A Tiny Video Camera That Never Forgets
Sept. 30, 2003 -- You've just entered a local doughnut shop when what do you see? Elvis is walking out with a handful of crullers and a powdered-sugar mustache?
If only you had a digital camera.
Yes, small camcorders and digital still cameras are now consumer staples. And the more recent addition of tiny digital cameras as built-in features on cell phones and other mobile devices may mean portable photography is becoming truly ubiquitous.
But now a tiny startup is putting a whole new face on mobile photography.
Deja View, of Brick, N.J., says it will soon produce the Camwear 100, a digital video camera about an inch long and smaller than a nickel in diameter.
The lipstick container-sized camera can be worn, as the name implies, by unobtrusively clipping it to a pair of eyeglasses or on a baseball cap's bill. And the camera sends its images to a cell phone-sized device worn on a person's hip.
But what makes the Deja View camera setup unique, says company President Sid Reich, is the software that controls how the whole device works.
"The camera is constantly monitoring what you see," explains Reich. "When you see something occur that you want to keep, you hit the 'record' button and the last 30 seconds of what the camera saw is recorded onto a tiny removable memory card."
The captured video can then be downloaded into a Windows-based or Macintosh computer for editing and playback. Or for simple display, the device can be connected to any TV or VCR with standard audio-video connections.
Less Boring Home Videos?
The idea for the camera, Reich says, came from his own frustrating experiences of using a video camera to record his son's Little League baseball games.
"It's become accepted that if you tape something like a school play or your kid's soccer game, you're going to tape for two hours," says Reich. "But most things that happen in your life that are memorable are short events — and often at times when you least expect it."
And he figures the product will have a broad appeal for the moms and pops that just want to capture the highlights of such events.
"You're watching the game just like you normally would and when the kid makes a great play — a great catch or a slide into third base and he's safe — you've got it," says Reich. "You get to live in the moment instead of watching through a viewfinder of a camcorder."
Devices like the Camwear were "inevitable," given that such technology has been in development for quite some time, explains Tim Bajarin, president and founder of a computer technology consulting firm called Creative Strategies in Campbell, Calif.
"At the Massachusetts Institute of Technology, they've been researching 'e-wear' — wearable electronics and computers — for years," says Bajarin. "And although Deja View isn't a computer, per se, it's the promise of helping you to remember what you've seen or heard in 30 second chunks."
Adds Bajarin: "It has the appeal to the techies and gadget freaks in all of us.
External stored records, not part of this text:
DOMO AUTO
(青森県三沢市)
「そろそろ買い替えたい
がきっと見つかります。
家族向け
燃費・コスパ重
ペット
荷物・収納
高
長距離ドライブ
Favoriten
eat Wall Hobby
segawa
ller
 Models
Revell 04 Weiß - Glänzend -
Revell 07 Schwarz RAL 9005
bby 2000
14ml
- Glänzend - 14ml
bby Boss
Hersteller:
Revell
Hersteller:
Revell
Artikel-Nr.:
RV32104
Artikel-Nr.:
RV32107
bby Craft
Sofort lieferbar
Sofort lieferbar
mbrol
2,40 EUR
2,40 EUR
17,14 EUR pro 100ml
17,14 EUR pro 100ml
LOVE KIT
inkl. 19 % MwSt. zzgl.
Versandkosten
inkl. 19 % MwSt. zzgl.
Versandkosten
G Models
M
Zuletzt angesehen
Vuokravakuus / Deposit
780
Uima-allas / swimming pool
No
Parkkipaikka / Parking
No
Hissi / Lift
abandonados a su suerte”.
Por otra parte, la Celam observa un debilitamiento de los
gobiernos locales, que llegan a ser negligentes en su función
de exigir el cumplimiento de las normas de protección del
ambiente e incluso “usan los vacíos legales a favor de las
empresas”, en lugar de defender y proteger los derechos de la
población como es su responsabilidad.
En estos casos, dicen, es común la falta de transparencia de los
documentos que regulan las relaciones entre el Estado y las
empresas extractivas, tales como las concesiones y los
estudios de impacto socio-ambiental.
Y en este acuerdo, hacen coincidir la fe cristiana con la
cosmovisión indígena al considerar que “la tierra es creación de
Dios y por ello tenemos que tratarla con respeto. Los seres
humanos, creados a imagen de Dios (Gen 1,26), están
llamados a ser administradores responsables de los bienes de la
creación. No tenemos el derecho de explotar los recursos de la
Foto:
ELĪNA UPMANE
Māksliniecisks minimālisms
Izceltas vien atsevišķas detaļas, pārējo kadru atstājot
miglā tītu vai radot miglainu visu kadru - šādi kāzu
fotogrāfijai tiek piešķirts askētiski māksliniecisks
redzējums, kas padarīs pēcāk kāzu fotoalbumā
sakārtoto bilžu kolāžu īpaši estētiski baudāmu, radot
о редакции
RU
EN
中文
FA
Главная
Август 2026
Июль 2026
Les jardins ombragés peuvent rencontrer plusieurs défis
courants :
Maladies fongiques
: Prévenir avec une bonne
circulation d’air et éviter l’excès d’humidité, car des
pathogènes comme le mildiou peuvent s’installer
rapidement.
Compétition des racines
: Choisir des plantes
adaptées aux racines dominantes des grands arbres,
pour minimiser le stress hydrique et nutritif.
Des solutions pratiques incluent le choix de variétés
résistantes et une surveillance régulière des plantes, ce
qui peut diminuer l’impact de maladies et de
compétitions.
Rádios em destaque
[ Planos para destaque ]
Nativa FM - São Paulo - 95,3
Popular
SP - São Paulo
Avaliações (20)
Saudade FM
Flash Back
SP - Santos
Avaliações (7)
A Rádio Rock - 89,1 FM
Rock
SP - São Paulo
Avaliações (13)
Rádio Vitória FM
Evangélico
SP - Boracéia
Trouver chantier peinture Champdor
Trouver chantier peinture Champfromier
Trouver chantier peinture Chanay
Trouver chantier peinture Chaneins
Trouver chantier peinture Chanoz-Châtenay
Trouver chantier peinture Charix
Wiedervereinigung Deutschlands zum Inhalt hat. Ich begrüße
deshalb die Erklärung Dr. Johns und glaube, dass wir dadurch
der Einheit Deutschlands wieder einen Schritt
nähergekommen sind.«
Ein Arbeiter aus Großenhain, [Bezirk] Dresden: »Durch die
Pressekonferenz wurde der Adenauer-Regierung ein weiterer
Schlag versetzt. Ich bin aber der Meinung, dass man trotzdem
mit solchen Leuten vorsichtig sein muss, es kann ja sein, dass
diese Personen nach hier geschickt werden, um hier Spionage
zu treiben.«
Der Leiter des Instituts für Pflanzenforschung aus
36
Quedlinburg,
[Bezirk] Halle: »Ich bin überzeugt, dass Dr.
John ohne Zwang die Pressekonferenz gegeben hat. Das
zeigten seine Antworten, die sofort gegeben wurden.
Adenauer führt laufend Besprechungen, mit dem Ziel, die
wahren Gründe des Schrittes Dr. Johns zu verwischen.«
We've all had those moments or places where we see something and just wish we had a video camera or a 35-mm camera handy, rather than fumble around for one."
A Memory Aid or Voyeur's Tool?
But can the Deja View camera — expected to cost around $300 to $500 — really take off in the mainstream consumer market?
Most consumer cameras, for example, offer telephoto and instant playback capabilities that aren't yet possible on Deja View camera. And videotapes offer up to two hours of continuous recording capabilities, while the removable memory cards limit Deja View to only between 16 and 256 clips, each 30 seconds in length.
More worrisome, however, are privacy issues. Already, tiny digital cameras on cell phones are coming under closer scrutiny since some have been used to clandestinely watch people in places such as public restrooms and locker rooms.
Reich says the company is aware of such negative stigma. But he says the Deja View camera isn't all that tiny when compared to some of the more clandestine devices currently used by electronic peeping toms.
"We've purposely made it non-covert. We made the camera visible and the hip pack visible," says Reich. "If someone wants to use it for covert stuff, there are a lot of other, smaller devices — wireless — that they can spend their money on. But it's never our intention to make [Camwear] for covert recordings."
Wait and See
Bajarin, meanwhile, sees a better market among special "vertical" segments — such as the law enforcement community.
Indeed, Reich says in addition to developing units to show to consumer electronics chains, his company is also furiously trying to produce enough test units for police and security agencies.
"If a police officer sees someone driving erratically, he'd hit the record button and the evidence of the person doing the nasty deed is captured," says Reich. "We also see a big market with people working with national security who would use it similar to the way police would. The interest has been unbelievable."
Reich says the company has raised about $500,000 in private funding to develop prototypes of the cameras. But, it's also in the process of raising the estimated $5 million needed to ramp up production and hopefully begin distribution to mass market retail chains before the end of the year.